External Validation of Atherosclerotic Neuroimaging Biomarkers in Emergent Large‐Vessel Occlusion

Author:

Siddiqui Fazeel M.1ORCID,Fletcher Jeffrey J.2,Barnes Andrew V.1,Henry Alayna N.1,Elias Augusto E.3,Rajah Gary4,PA‐C Alexis Carroll4,Dandapat Sudeepta5,Ume Kiddy L.6,Farooqui Mudassir7,Rodriguez‐Calienes Aaron78,Pandey Aditya S.9,Ortega‐Gutierrez Santiago710

Affiliation:

1. Department of Neuroscience University of Michigan Health‐West Wyoming MI

2. Department of Research University of Michigan Health‐West Wyoming MI

3. Department of Radiology University of Michigan Health‐West Wyoming MI

4. Department of Neurosurgery Munson Healthcare, Munson Traverse City MI

5. Aurora Neurosciences Innovation Institute Advocate Aurora Health Milwaukee WI

6. Department of Neurocritical Care Thomas Jefferson University Philadelphia PA

7. Department of Neurology, University of Iowa Carver College of Medicine Iowa City IA

8. Neuroscience, Clinical Effectiveness and Public Health Research Group Universidad Científica del Sur Lima Peru

9. Department of Neurosurgery University of Michigan Ann Arbor MI

10. Department of Radiology and Neurosurgery, University of Iowa Carver College of Medicine Iowa City IA

Abstract

Background Intracranial atherosclerosis related large vessel occlusion (ICAS‐LVO) is the major cause of failed mechanical thrombectomy. ICAS‐LVO causes reocclusion or a fixed focal stenosis, leading to suboptimal revascularization and poor functional outcomes. We aimed to externally validate 4 preidentified imaging biomarkers of ICAS‐LVO: absent hyperdense sign, Hounsfield units (Hu ratio ≤1.1 and Delta Hu <6) and truncal‐type occlusion, observed on admission noncontrast computed tomography and computed tomography angiography in patients presenting with emergent large‐vessel occlusion (ELVO). Methods We conducted a retrospective cohort observational study of consecutive patients presenting with acute M1/terminal internal carotid artery occlusions undergoing mechanical thrombectomy. Inability to locate a hyperdense vessel on noncontrast computed tomography at the corresponding ELVO on computed tomography angiography was labeled absent hyperdense sign. Delta Hu and Hu ratio were defined as the difference and ratio of the Hu of the ELVO on noncontrast computed tomography and its mirror contralateral patent vessel, respectively. ELVO was classified as truncal‐type occlusion if the bifurcation distal to the occlusion was spared on computed tomography angiography. ICAS‐LVO was defined as the presence of fixed focal stenosis or reocclusion after mechanical thrombectomy. Statistical analysis was performed using C statistics, receiver operating characteristic curve analysis, and multivariate logistic regression.
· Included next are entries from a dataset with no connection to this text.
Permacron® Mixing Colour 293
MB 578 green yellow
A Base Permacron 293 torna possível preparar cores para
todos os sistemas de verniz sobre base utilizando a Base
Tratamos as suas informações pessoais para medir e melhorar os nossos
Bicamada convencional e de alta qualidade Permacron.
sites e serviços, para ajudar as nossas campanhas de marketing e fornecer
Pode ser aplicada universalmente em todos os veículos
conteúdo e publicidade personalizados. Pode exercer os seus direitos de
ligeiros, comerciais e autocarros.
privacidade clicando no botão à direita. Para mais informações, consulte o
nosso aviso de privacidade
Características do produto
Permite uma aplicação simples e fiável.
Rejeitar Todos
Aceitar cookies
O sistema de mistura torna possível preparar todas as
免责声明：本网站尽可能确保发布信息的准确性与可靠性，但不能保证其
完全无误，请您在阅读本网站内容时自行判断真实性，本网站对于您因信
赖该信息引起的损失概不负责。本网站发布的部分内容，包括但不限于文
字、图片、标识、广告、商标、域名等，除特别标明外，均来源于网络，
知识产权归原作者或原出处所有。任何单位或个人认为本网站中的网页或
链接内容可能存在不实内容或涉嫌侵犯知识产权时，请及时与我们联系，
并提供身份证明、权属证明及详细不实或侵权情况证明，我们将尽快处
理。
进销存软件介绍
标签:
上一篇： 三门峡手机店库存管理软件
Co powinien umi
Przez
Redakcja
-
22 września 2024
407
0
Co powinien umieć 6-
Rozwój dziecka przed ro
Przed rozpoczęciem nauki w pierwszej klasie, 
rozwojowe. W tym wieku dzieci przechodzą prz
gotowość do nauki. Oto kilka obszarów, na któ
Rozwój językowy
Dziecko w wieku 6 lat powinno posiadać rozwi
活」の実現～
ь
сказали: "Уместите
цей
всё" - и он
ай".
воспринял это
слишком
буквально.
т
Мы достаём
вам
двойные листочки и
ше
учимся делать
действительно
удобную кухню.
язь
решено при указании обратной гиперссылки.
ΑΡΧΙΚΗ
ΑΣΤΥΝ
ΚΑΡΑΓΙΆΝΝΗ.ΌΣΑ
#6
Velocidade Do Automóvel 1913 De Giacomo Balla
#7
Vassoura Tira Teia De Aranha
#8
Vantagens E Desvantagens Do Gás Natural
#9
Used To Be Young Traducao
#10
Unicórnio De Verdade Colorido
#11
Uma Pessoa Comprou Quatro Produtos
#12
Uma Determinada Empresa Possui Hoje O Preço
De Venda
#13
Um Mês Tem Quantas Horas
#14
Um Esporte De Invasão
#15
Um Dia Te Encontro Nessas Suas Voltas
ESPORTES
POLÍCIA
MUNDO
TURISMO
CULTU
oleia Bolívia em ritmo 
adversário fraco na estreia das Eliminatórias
Results Of 161 patients, 30 (18.6%) had suspected ICAS‐LVO. Absent hyperdense sign had a sensitivity of 90% and specificity of 87% (area under the curve [AUC], 0.88), in predicting ICAS‐LVO. Hu ratio ≤1.1 (AUC, 0.89) and Delta Hu <6 (AUC, 0.96) had sensitivity of 100% and 97% and specificity of 79% and 95%, respectively. Truncal‐type occlusion showed a sensitivity of 75% and specificity of 98% (AUC, 0.87). When comparing receiver operating characteristic AUC, Delta Hu <6 was significantly better than absent hyperdense sign ( P =0.006); Hu ratio ≤1.1 ( P =0.006); and truncal‐type occlusion ( P =0.02). Conclusion Combination of neuroimaging biomarkers using noncontrast computed tomography and computed tomography angiography in ELVO identify ICAS‐LVO with high predictive power. Larger, prospective, multicenter studies are warranted to further evaluate their effectiveness in diagnosing ICAS‐LVO.